Just posted today on Pearls and Irritations is historian, Henry Reynolds, on some history currently hitting the headlines, noting among other things how graffiti on statues got more coverage in some corners of the media than the destruction of an Indigenous archaelogical site in Western Australia. Reynolds also asked some questions about the government’s decision on university fees:
At this moment when the weight of history presses down upon us the Federal Minister of Education Dan Tehan has announced a doubling of University tuition fees for humanities and social science subjects. It is a very strange decision which has not been adequately explained. He especially named history and philosophy as subjects of dubious worth. So whatever is going on? Is this just the latest assault in the long running culture wars which dates back to John Howard’s campaign against what he called “black arm band” history of twenty five years ago? Is the obsession of conservative Australians with our British heritage one aspect of a rejection of several generations of revisionist history?
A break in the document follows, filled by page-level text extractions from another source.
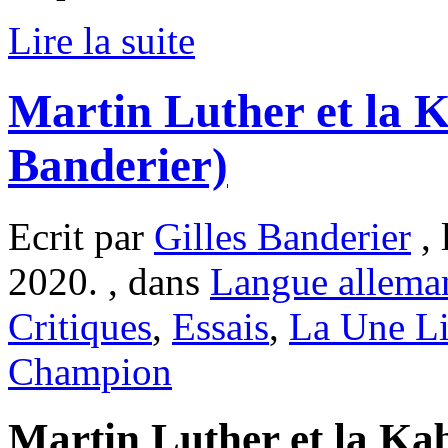
Lire la suite
Martin Luther et la K
Banderier)
Ecrit par
Gilles Banderier
, 
2020. , dans
Langue allema
Critiques
,
Essais
,
La Une Li
Champion
Martin Luther et la Ka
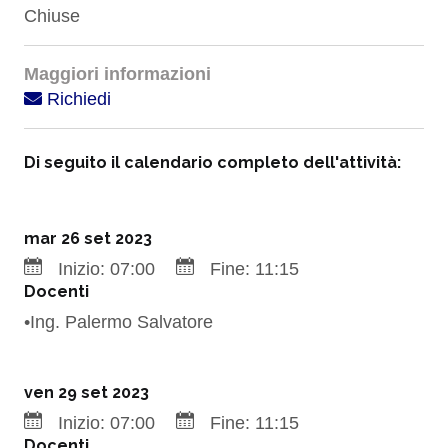
Chiuse
Maggiori informazioni
Richiedi
Di seguito il calendario completo dell'attività:
mar 26 set 2023
Inizio:
07:00
Fine:
11:15
Docenti
•Ing. Palermo Salvatore
ven 29 set 2023
Inizio:
07:00
Fine:
11:15
Docenti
Alison Broinowski takes a forensic look at some current legal cases which say a lot about how we approach matters which some people insist have a national security angle, matters to do with Annika Smethurst, Daniel Oakes, and Dylan Welch, Bernard Collaery, Witness J, Witness K, David McBride, Julian Assange. ‘It takes a particular kind of Australian’, says Broinowski, ‘to keep trying to find out about them [operations that government would prefer to keep secret], dare to reveal them, and comprehend the Orwellian newspeak churned out to justify them by the national security establishment’.
Then there are two pieces from Joseph Camilleri of La Trobe University on Australia’s relations with China. Part One. Part Two. And a third.
Australians must come to understand [says Camilleri] that China is a civilisational state, not a national state. They must become familiar with the values, institutions, language, past achievements in science and culture, and contemporary aspirations of one of the world’s great civilisations, with close to 4,000 years of uninterrupted written history.